Spotlight On: Chris Bentley
February 9, 2026
How do you find your way to Cambridge Center for Adult Education?
I first learned of CCAE in 1983 when I took a class in "Daytime Astronomy" there!
Can you share more about your interest and background in computer science?
I had seen computer generated images in an animation festival in the mid-1980s and wanted to understand how these images were created. Around the same time I started playing with the code from the "Computer Recreations" section of Scientific American, which introduced me to fractals, animations, chaotic systems, and simulations. I never lost my interest in small amounts of code that could generate fun effects!
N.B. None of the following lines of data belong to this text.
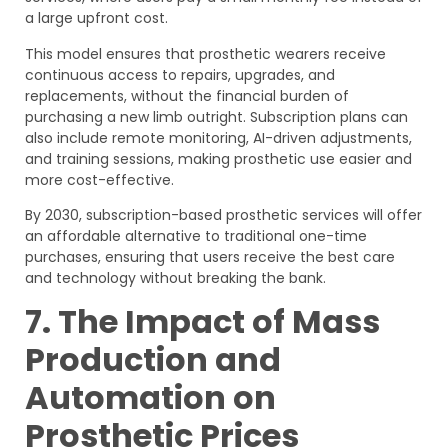
a large upfront cost.
This model ensures that prosthetic wearers receive
continuous access to repairs, upgrades, and
replacements, without the financial burden of
purchasing a new limb outright. Subscription plans can
also include remote monitoring, AI-driven adjustments,
and training sessions, making prosthetic use easier and
more cost-effective.
By 2030, subscription-based prosthetic services will offer
an affordable alternative to traditional one-time
purchases, ensuring that users receive the best care
and technology without breaking the bank.
7. The Impact of Mass
Production and
Automation on
Prosthetic Prices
This spark of interest inspired me to pursue a certificate of Applied Science from Harvard Extension School, leading to an MS in Computer Science from Worcester Polytechnic Institute, and continued throughout my 32-year career in graphics programming at ATI/AMD.
What was it like working in the high tech industry in the 90s, namely producing technology as team leader of the AMD/ATI Mac graphics division? How has the field of graphics manufacturing changed in the past 30 years?
Working in high tech was thrilling and all-consuming. I was very proud of the products we worked on and especially of the work of my teammates, who were (increasingly) much smarter and better than I was. During the course of my career, graphics hardware became exponentially more pipelined, parallel, and powerful, and switched from fixed-function to programmable. This required JIT (Just In Time) shader compiler technology in the software layers. By the time I retired, the GPU (Graphics Processor Unit) was being used to perform rasterization, ray tracing and machine learning, and the driver software had to support all of these.
Following your history from former kindergarten teacher to junior high school teacher to adult education instructor, education is one throughline of your career path – what keeps bringing you back to teaching?
Whenever I learned anything I was always eager to share it with the next person coming up. I struggled with math as a kid (and still do) and so I'm excited to share with others the things I've found that make the climb up the mountain just a little easier.
Beyond functions and control structures, what else do you aim to share with your students at CCAE?
Apart from the material in the syllabus, there are some more ephemeral things: a love of programming; a playfulness in approaching puzzles; a feeling that math can be made interesting and narrative rather than scary and numerical; a forgiving attitude when it comes to bugs – we all make mistakes! During the past few courses, we've hit on this recurring theme that programming requires two levels of granularity: 1) the human speed, where you are slowly stepping through each instruction in your head and know what value each variable has, and then 2) the computer speed, where it's executing zillions of instructions in a flash and you view the code from a higher level of abstraction and don't try to follow each instruction.
What can students expect in your next offering, Introduction to Computer Science in Python, in Spring 2026?
Functions, loops and arrays... oh my! And recursion, strings, files, stats, sorting, Big O Notation, Object Oriented Programming (OOP), a little computer graphics and always some nice snacks to feed all the brain work.
How else do you create joy in your life outside of CCAE and in addition to teaching? What do you enjoy doing for fun?
Cooking, biking, hiking... Last summer I rode my bicycle across the Western half of the US. I'm still trying to figure out my next adventure!